Long-term student Olivier is joining the party as well. Following a long line of complaints about their fraternity, the police attempt to prohibit the party from happening, however it is held anyway. Lieve goes to the party, mainly because of Bram. Her friend, Elias, hesitated and would in turn arrive later. By accident and against his will, upon arrival Elias is registered as an aspiring member.

After their orders are ignored, the police arrive to shut down the event. Elias sees Lieve going upstairs with Bram. Before he could follow, he was stopped by Beeksma and Noordzij, who inform him only members of the club have access to the upper level. Beeksma and Noordzij decide to prank Elias, but they accidentally let a cask of beer fall on a police car. Elias watches Lieve and Bram again, but Lieve is not impressed by Elias' appearance at the party. Irritated and angry, Elias goes outside and but bumps into a police officer, who hits him, making him turnaround and go back inside. A girl he met earlier tends to his wound. Olivier takes a picture of the wound and posts it on Twitter, which frames Elias as a prominent member of the fraternity who was a victim of police violence, turning him into a hero. The conflict between the party-goers and the police begins to escalate, with the latter deciding to call in reinforcements and letting some of the party-goers go.
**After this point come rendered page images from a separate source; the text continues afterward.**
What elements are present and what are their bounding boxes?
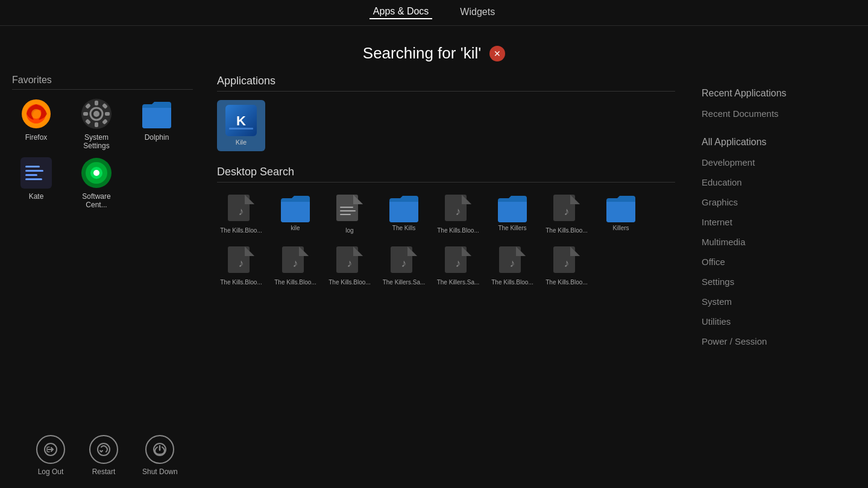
svg-text:♪: ♪ — [293, 257, 298, 269]
right-nav-recent-apps[interactable]: Recent Applications — [699, 81, 856, 104]
fav-item-firefox[interactable]: Firefox — [12, 97, 60, 150]
fav-kate-label: Kate — [29, 192, 44, 201]
file-label-r2-3: The Kills.Bloo... — [329, 279, 370, 286]
file-label-r2-7: The Kills.Bloo... — [546, 279, 587, 286]
file-item-7[interactable]: ♪ The Kills.Bloo... — [542, 191, 591, 237]
right-nav-education[interactable]: Education — [699, 172, 856, 192]
svg-rect-14 — [20, 157, 52, 189]
restart-svg — [96, 442, 111, 457]
right-nav-internet[interactable]: Internet — [699, 212, 856, 232]
file-item-r2-1[interactable]: ♪ The Kills.Bloo... — [217, 243, 265, 289]
svg-text:♪: ♪ — [456, 205, 461, 217]
restart-label: Restart — [92, 468, 116, 476]
file-item-5[interactable]: ♪ The Kills.Bloo... — [434, 191, 482, 237]
right-nav-multimedia[interactable]: Multimedia — [699, 232, 856, 252]
applications-grid: K Kile — [217, 100, 675, 151]
fav-item-settings[interactable]: System Settings — [72, 97, 121, 150]
kile-icon-wrap: K — [225, 105, 257, 136]
svg-text:♪: ♪ — [564, 257, 570, 269]
file-label-r2-6: The Kills.Bloo... — [491, 279, 533, 286]
favorites-title: Favorites — [12, 75, 193, 90]
desktop-search-row-1: ♪ The Kills.Bloo... kile — [217, 191, 675, 237]
file-item-4[interactable]: The Kills — [380, 191, 428, 237]
file-item-r2-5[interactable]: ♪ The Killers.Sa... — [434, 243, 482, 289]
svg-rect-18 — [25, 178, 42, 180]
right-nav-system-settings[interactable]: Settings — [699, 272, 856, 292]
shutdown-icon — [145, 435, 174, 464]
dolphin-icon — [141, 99, 172, 128]
right-nav-system[interactable]: System — [699, 292, 856, 311]
tab-apps-docs[interactable]: Apps & Docs — [370, 5, 432, 19]
file-label-r2-5: The Killers.Sa... — [437, 279, 480, 286]
music-file-icon-r2-5: ♪ — [444, 245, 473, 277]
kile-app-label: Kile — [236, 139, 247, 146]
svg-rect-16 — [25, 170, 43, 172]
file-item-r2-3[interactable]: ♪ The Kills.Bloo... — [326, 243, 374, 289]
file-item-r2-2[interactable]: ♪ The Kills.Bloo... — [271, 243, 319, 289]
file-item-r2-6[interactable]: ♪ The Kills.Bloo... — [488, 243, 536, 289]
logout-label: Log Out — [38, 468, 64, 476]
restart-action[interactable]: Restart — [89, 435, 118, 476]
svg-text:♪: ♪ — [510, 257, 515, 269]
file-label-3: log — [345, 227, 353, 234]
applications-section: Applications K — [217, 75, 675, 151]
right-nav-development[interactable]: Development — [699, 152, 856, 172]
center-content: Applications K — [205, 75, 687, 488]
file-item-r2-4[interactable]: ♪ The Killers.Sa... — [380, 243, 428, 289]
svg-text:♪: ♪ — [401, 257, 407, 269]
svg-text:♪: ♪ — [239, 205, 244, 217]
tab-widgets[interactable]: Widgets — [456, 5, 498, 19]
file-label-6: The Killers — [498, 225, 526, 232]
file-item-2[interactable]: kile — [271, 191, 319, 237]
svg-point-22 — [93, 170, 99, 176]
file-item-r2-7[interactable]: ♪ The Kills.Bloo... — [542, 243, 591, 289]
file-label-7: The Kills.Bloo... — [546, 227, 587, 234]
app-item-kile[interactable]: K Kile — [217, 100, 265, 151]
kile-app-icon: K — [225, 105, 257, 136]
fav-item-kate[interactable]: Kate — [12, 156, 60, 209]
svg-text:♪: ♪ — [564, 205, 570, 217]
file-item-1[interactable]: ♪ The Kills.Bloo... — [217, 191, 265, 237]
desktop-search-row-2: ♪ The Kills.Bloo... ♪ The Kills.Bloo... — [217, 243, 675, 289]
right-nav-power[interactable]: Power / Session — [699, 331, 856, 351]
music-file-icon-r2-4: ♪ — [389, 245, 418, 277]
settings-icon — [81, 98, 112, 130]
right-nav-office[interactable]: Office — [699, 252, 856, 272]
fav-item-dolphin[interactable]: Dolphin — [133, 97, 181, 150]
file-item-3[interactable]: log — [326, 191, 374, 237]
svg-text:♪: ♪ — [456, 257, 461, 269]
svg-rect-30 — [340, 207, 353, 208]
search-title-text: Searching for 'kil' — [363, 44, 481, 63]
music-file-icon-r2-3: ♪ — [335, 245, 364, 277]
music-file-icon-2: ♪ — [444, 193, 473, 225]
music-file-icon-r2-1: ♪ — [227, 245, 256, 277]
svg-rect-32 — [340, 214, 351, 215]
folder-blue-icon-3 — [497, 193, 528, 222]
right-sidebar: Recent Applications Recent Documents All… — [687, 75, 868, 488]
folder-blue-icon-2 — [388, 193, 420, 222]
file-label-2: kile — [291, 225, 300, 232]
fav-dolphin-label: Dolphin — [145, 133, 169, 142]
svg-rect-6 — [95, 101, 98, 105]
file-label-1: The Kills.Bloo... — [220, 227, 262, 234]
file-item-6[interactable]: The Killers — [488, 191, 536, 237]
svg-rect-26 — [229, 128, 253, 130]
fav-item-software[interactable]: Software Cent... — [72, 156, 121, 209]
right-nav-recent-docs[interactable]: Recent Documents — [699, 104, 856, 124]
logout-action[interactable]: Log Out — [36, 435, 65, 476]
file-item-8[interactable]: Killers — [597, 191, 645, 237]
file-label-r2-2: The Kills.Bloo... — [274, 279, 316, 286]
svg-rect-17 — [25, 174, 37, 176]
doc-gray-icon — [335, 193, 364, 225]
svg-rect-31 — [340, 210, 356, 211]
svg-point-5 — [93, 111, 99, 117]
applications-section-title: Applications — [217, 75, 675, 92]
right-nav-graphics[interactable]: Graphics — [699, 192, 856, 212]
folder-blue-icon-1 — [280, 193, 311, 222]
shutdown-action[interactable]: Shut Down — [142, 435, 178, 476]
svg-rect-9 — [105, 112, 110, 116]
svg-text:♪: ♪ — [239, 257, 244, 269]
right-nav-all-apps[interactable]: All Applications — [699, 130, 856, 152]
search-clear-button[interactable]: ✕ — [489, 46, 505, 61]
right-nav-utilities[interactable]: Utilities — [699, 311, 856, 331]
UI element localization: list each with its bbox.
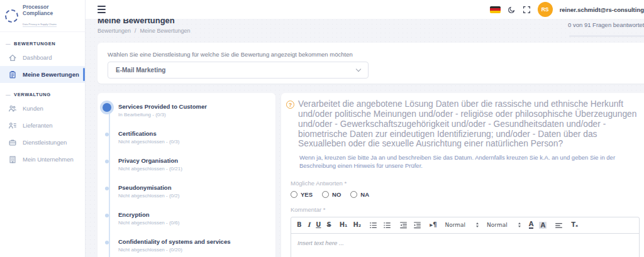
- sidebar-item-label: Dashboard: [23, 54, 52, 61]
- sidebar-item-lieferanten[interactable]: Lieferanten: [0, 117, 85, 134]
- text-direction-button[interactable]: ▸¶: [430, 221, 436, 229]
- answer-option-no[interactable]: NO: [322, 191, 341, 198]
- answer-option-na[interactable]: NA: [350, 191, 369, 198]
- menu-toggle-button[interactable]: [97, 6, 106, 13]
- service-select-label: Wählen Sie eine Dienstleistung für welch…: [108, 51, 644, 58]
- breadcrumb-current[interactable]: Meine Bewertungen: [140, 28, 191, 34]
- question-text: Verarbeitet die angebotene Lösung Daten …: [298, 99, 643, 149]
- service-select[interactable]: E-Mail Marketing: [108, 62, 369, 79]
- service-select-value: E-Mail Marketing: [116, 67, 165, 74]
- avatar[interactable]: RS: [538, 2, 553, 17]
- outdent-icon[interactable]: [399, 221, 408, 229]
- clipboard-icon: [8, 70, 17, 79]
- building-icon: [8, 155, 17, 164]
- answer-option-yes[interactable]: YES: [291, 191, 313, 198]
- dropdown-arrows-icon: [518, 222, 521, 227]
- step-dot-icon: [103, 184, 111, 193]
- step-status: Nicht abgeschlossen - (0/3): [118, 139, 179, 145]
- user-email[interactable]: reiner.schmidt@rs-consulting: [560, 6, 644, 13]
- sidebar-section-bewertungen[interactable]: — BEWERTUNGEN: [6, 41, 85, 46]
- breadcrumb-parent[interactable]: Bewertungen: [97, 28, 131, 34]
- editor-toolbar: B I U S H₁ H₂: [291, 217, 639, 234]
- question-card: Verarbeitet die angebotene Lösung Daten …: [281, 93, 644, 257]
- step-status: In Bearbeitung - (0/3): [118, 112, 207, 118]
- step-status: Nicht abgeschlossen - (0/20): [118, 247, 230, 253]
- step-pseudonymisation[interactable]: Pseudonymisation Nicht abgeschlossen - (…: [103, 184, 269, 199]
- section-label: BEWERTUNGEN: [14, 41, 55, 46]
- italic-button[interactable]: I: [308, 221, 311, 229]
- breadcrumb: Bewertungen / Meine Bewertungen: [97, 28, 191, 34]
- sidebar-item-kunden[interactable]: Kunden: [0, 100, 85, 117]
- step-services-provided[interactable]: Services Provided to Customer In Bearbei…: [103, 103, 269, 118]
- comment-label: Kommentar *: [291, 206, 644, 213]
- sidebar-section-verwaltung[interactable]: — VERWALTUNG: [6, 92, 85, 97]
- radio-no[interactable]: [322, 191, 329, 198]
- service-filter-card: Wählen Sie eine Dienstleistung für welch…: [97, 43, 644, 84]
- answer-options: YES NO NA: [291, 191, 644, 198]
- sidebar-item-label: Meine Bewertungen: [23, 71, 79, 78]
- answer-label: YES: [301, 191, 313, 198]
- users-icon: [8, 104, 17, 113]
- section-collapse-icon: —: [6, 92, 11, 97]
- brand-logo-icon: [5, 9, 18, 23]
- supplier-icon: [8, 121, 17, 130]
- text-color-button[interactable]: A: [529, 221, 534, 229]
- sidebar-item-label: Kunden: [23, 105, 43, 112]
- step-dot-icon: [100, 101, 114, 114]
- step-dot-icon: [103, 238, 111, 247]
- header-1-button[interactable]: H₁: [340, 221, 348, 229]
- comment-input[interactable]: Insert text here ...: [291, 234, 639, 257]
- topbar: RS reiner.schmidt@rs-consulting: [86, 0, 644, 19]
- brand-tagline: Data Privacy in Supply Chains: [23, 23, 57, 27]
- section-collapse-icon: —: [6, 41, 11, 46]
- questions-progress-bar: [569, 35, 644, 37]
- header-2-button[interactable]: H₂: [353, 221, 361, 229]
- step-encryption[interactable]: Encryption Nicht abgeschlossen - (0/6): [103, 211, 269, 226]
- bold-button[interactable]: B: [297, 221, 302, 229]
- sidebar: Processor Compliance Data Privacy in Sup…: [0, 0, 86, 257]
- step-status: Nicht abgeschlossen - (0/21): [118, 166, 182, 172]
- underline-button[interactable]: U: [316, 221, 321, 229]
- sidebar-item-label: Mein Unternehmen: [23, 156, 74, 163]
- step-certifications[interactable]: Certifications Nicht abgeschlossen - (0/…: [103, 130, 269, 145]
- step-dot-icon: [103, 130, 111, 139]
- step-title: Confidentiality of systems and services: [118, 238, 230, 245]
- step-privacy-organisation[interactable]: Privacy Organisation Nicht abgeschlossen…: [103, 157, 269, 172]
- clear-formatting-button[interactable]: Tₓ: [571, 221, 578, 229]
- language-flag-icon[interactable]: [490, 6, 501, 13]
- font-select-value: Normal: [445, 222, 466, 228]
- home-icon: [8, 53, 17, 62]
- dark-mode-icon[interactable]: [508, 6, 516, 14]
- indent-icon[interactable]: [413, 221, 421, 229]
- size-select-value: Normal: [487, 222, 508, 228]
- strikethrough-button[interactable]: S: [326, 221, 331, 229]
- step-title: Privacy Organisation: [118, 157, 182, 164]
- align-icon[interactable]: [555, 221, 563, 229]
- step-title: Services Provided to Customer: [118, 103, 207, 110]
- dropdown-arrows-icon: [476, 222, 479, 227]
- step-dot-icon: [103, 157, 111, 166]
- step-confidentiality[interactable]: Confidentiality of systems and services …: [103, 238, 269, 253]
- assessment-sections-card: Services Provided to Customer In Bearbei…: [97, 93, 275, 257]
- step-dot-icon: [103, 211, 111, 220]
- radio-yes[interactable]: [291, 191, 297, 198]
- font-select[interactable]: Normal: [445, 222, 479, 228]
- sidebar-item-dienstleistungen[interactable]: Dienstleistungen: [0, 134, 85, 151]
- bullet-list-icon[interactable]: [383, 221, 391, 229]
- step-title: Pseudonymisation: [118, 184, 179, 191]
- answer-label: NA: [360, 191, 369, 198]
- section-label: VERWALTUNG: [14, 92, 51, 97]
- sidebar-item-label: Dienstleistungen: [23, 139, 67, 146]
- fullscreen-icon[interactable]: [523, 6, 531, 14]
- sidebar-item-dashboard[interactable]: Dashboard: [0, 49, 85, 66]
- sidebar-item-mein-unternehmen[interactable]: Mein Unternehmen: [0, 151, 85, 168]
- sidebar-item-label: Lieferanten: [23, 122, 53, 129]
- radio-na[interactable]: [350, 191, 357, 198]
- sidebar-item-meine-bewertungen[interactable]: Meine Bewertungen: [0, 66, 85, 83]
- size-select[interactable]: Normal: [487, 222, 521, 228]
- step-status: Nicht abgeschlossen - (0/2): [118, 193, 179, 199]
- answer-label: NO: [332, 191, 341, 198]
- brand-logo[interactable]: Processor Compliance Data Privacy in Sup…: [0, 0, 85, 32]
- ordered-list-icon[interactable]: [369, 221, 377, 229]
- background-color-button[interactable]: A: [539, 222, 547, 229]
Bram and Lieve almost have sex, but Bram backs out. Lieve is offended by this, and they argue. Meanwhile, Elias is having sex with the girl who looked after his wound, but they are interrupted when he receives a phone call from a sad Lieve, and Elias immediately goes to her.

Some of the people, including Elias and Lieve, obey the police's order and leave the party, while some others remain. Elias changes his mind, and returns to the girl he was sleeping with. Bram is picked up by his wife and child. Olivier surrenders himself to the cops, hoping that the authorities won't shut down the fraternity. The police close the place anyway. The party ends in a confrontation between the remaining party-goers and the police. Elias sees the girl he was sleeping with being arrested, so he punches the police officer, which results in them both being arrested.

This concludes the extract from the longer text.